The takeaway
Sprott Nickel Miners ETF shows a pronounced seasonal pattern over 3 years of data — strongest in September (+7.8%) and softest in October (−7.1%).
Right now
In July, the fund has fallen 0% of years, averaging −3.6%, roughly 5.8 pts behind the S&P 500.
The full picture
Sprott Nickel Miners ETF's most dependable month has been September, higher in 2 of 3 years; October has been its least reliable, up just 0% of the time.
| Year | Jan | Feb | Mar | Apr | May | Jun | Jul | Aug | Sep | Oct | Nov | Dec |
|---|---|---|---|---|---|---|---|---|---|---|---|---|
| Win rate % | ||||||||||||
| Median return % | ||||||||||||
| 2025 | ||||||||||||
| 2024 | ||||||||||||
| 2023 | — | — |
Month by month
The fund's clearest edge over the S&P 500 lands in September (+8.0 pts); it has trailed the market most in October (−8.1 pts).
“vs S&P” is Sprott Nickel Miners ETF’s average for a month minus the S&P 500’s average for that same month — isolating Sprott Nickel Miners ETF’s own seasonal edge from broad market drift.
Reality check
Over the last 3 years, September has closed higher 67% of the time versus 67% across the last 3 years — the pattern is holding.
Figures are the typical (median) September return and how often it rose — the last 3 years versus the last 3(the heatmap’s default window). This verdict stays anchored to that 3-year window even if you zoom the chart, so it never disagrees with the badges above.
In plain English
The strength here is spread across the year rather than banked in one month: 6 of its 12 months have closed higher more often than not, September (up in 2 of 3 Septembers) edging a crowded field.
The strength looks broad-based rather than freakish: its average (+7.8%) and median (+13.8%) sit close together, so no single blow-out year is flattering the figure. That reliability comes with real swings, mind — even September ranges by 9.1% from year to year, so any single year can land far from the average. Better still, that strength is the fund's own and not just a buoyant market — September has outpaced the S&P 500 by +8.0 points on average. It is the more striking for the company it keeps — September is a losing month for most of the market, where barely 39% of names gain ground.

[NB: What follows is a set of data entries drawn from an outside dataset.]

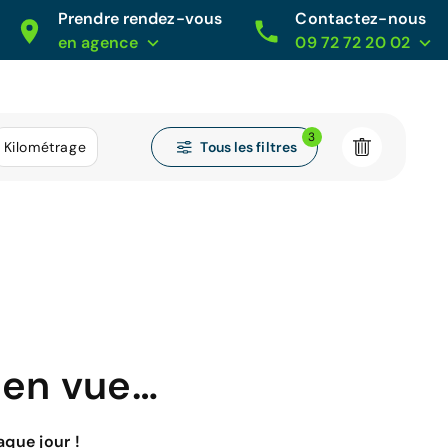
Prendre rendez-vous
Contactez-nous
en agence
09 72 72 20 02
3
Tous les filtres
Kilométrage
 en vue…
que jour !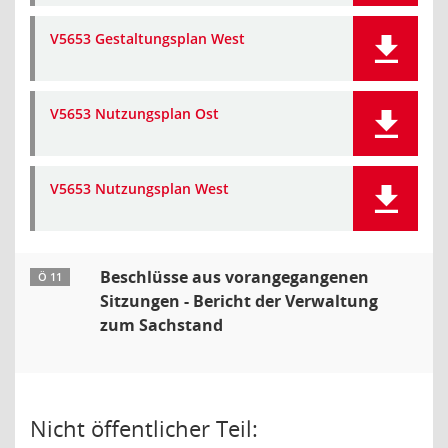
V5653 Gestaltungsplan West
V5653 Nutzungsplan Ost
V5653 Nutzungsplan West
Beschlüsse aus vorangegangenen
Ö 11
Sitzungen - Bericht der Verwaltung
zum Sachstand
Nicht öffentlicher Teil: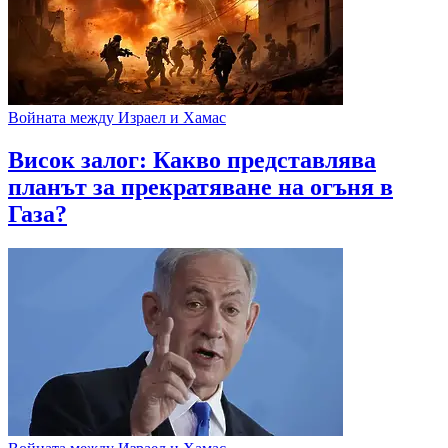
Войната между Израел и Хамас
Висок залог: Какво представлява
планът за прекратяване на огъня в
Газа?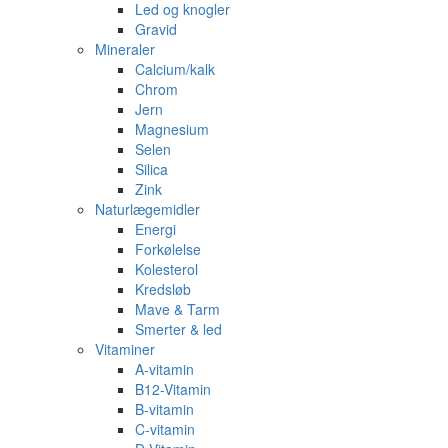
Led og knogler
Gravid
Mineraler
Calcium/kalk
Chrom
Jern
Magnesium
Selen
Silica
Zink
Naturlægemidler
Energi
Forkølelse
Kolesterol
Kredsløb
Mave & Tarm
Smerter & led
Vitaminer
A-vitamin
B12-Vitamin
B-vitamin
C-vitamin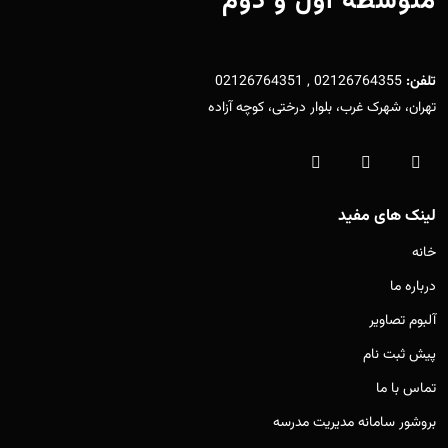
متوسطه اول و دوم
تلفن:
02126764355 , 02126764351
تهران، شهرک غرب، بلوار درختی، کوچه آزاده
لینک های مفید
خانه
درباره ما
آلبوم تصاویر
پیش ثبت نام
تماس با ما
بروشور سامانه مدیریت مدرسه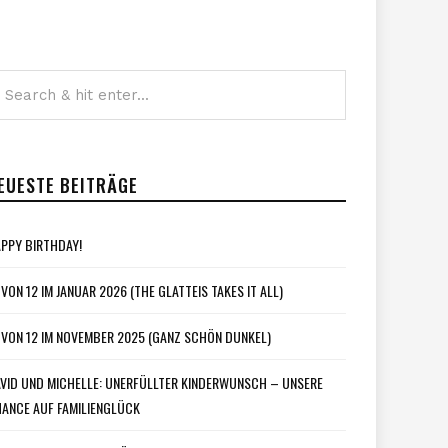
EUESTE BEITRÄGE
PPY BIRTHDAY!
 VON 12 IM JANUAR 2026 (THE GLATTEIS TAKES IT ALL)
 VON 12 IM NOVEMBER 2025 (GANZ SCHÖN DUNKEL)
VID UND MICHELLE: UNERFÜLLTER KINDERWUNSCH – UNSERE
ANCE AUF FAMILIENGLÜCK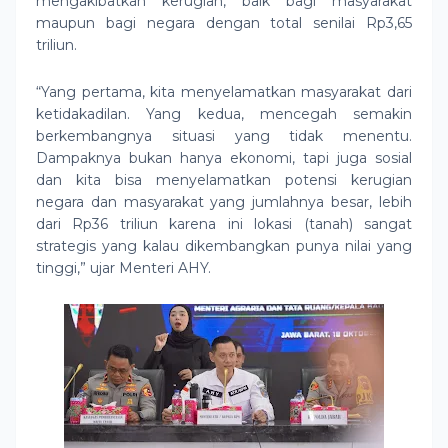
mengakibatkan kerugian, baik bagi masyarakat
maupun bagi negara dengan total senilai Rp3,65
triliun.
“Yang pertama, kita menyelamatkan masyarakat dari
ketidakadilan. Yang kedua, mencegah semakin
berkembangnya situasi yang tidak menentu.
Dampaknya bukan hanya ekonomi, tapi juga sosial
dan kita bisa menyelamatkan potensi kerugian
negara dan masyarakat yang jumlahnya besar, lebih
dari Rp36 triliun karena ini lokasi (tanah) sangat
strategis yang kalau dikembangkan punya nilai yang
tinggi,” ujar Menteri AHY.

It doesn't stand entirely alone — March, April, and May have leaned firm as well, if less emphatically. The weaker half of the year is plainer: October has been the soft spot — the weakest of 6 months that average a loss (−7.1%), and the edge isn't year-round — the fund has trailed the S&P 500 in October, January, and July. Its roughest month on record was a −14.5% June in 2024 — a reminder of how hard even a seasonal name can fall.
Treat it as a tendency rather than a rule — seasonality describes the past, not a promise. With a short 3-year record, the signal is best held loosely.
Short answers on the fund's best month (September), its worst (October), and whether it really trades seasonally.
Yes, to a pronounced degree. Since 2023 its best month (September, +7.8%) has run well ahead of its worst (October, −7.1%) — the heatmap above shows how steady that gap has been year to year.
September has been the strongest, averaging +7.8% and closing higher in 2 of 3 years since 2023.
It's the weakest, averaging −7.1% — historically a soft spot, though it still varies from year to year.
Explore
These names have the strongest July track records on record — a starting point for comparison.